* _Activity_
Skip the images and copy each record exactly as written.

START Given information

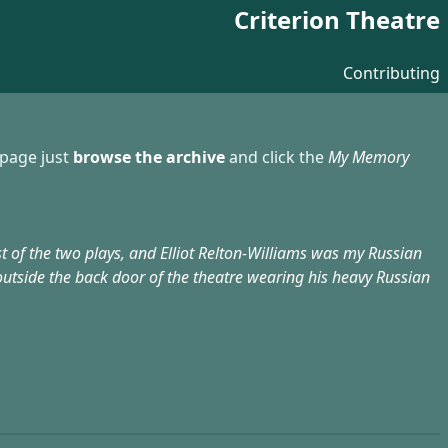
Criterion Theatre
Contributing
 page just
browse the archive
and click the
My Memory
rst of the two plays, and Elliot Relton-Williams was my Russian
outside the back door of the theatre wearing his heavy Russian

END Given information

* _The answer_
Criterion Theatre
Contributing
 page just
browse the archive
and click the
My Memory
rst of the two plays, and Elliot Relton-Williams was my Russian
outside the back door of the theatre wearing his heavy Russian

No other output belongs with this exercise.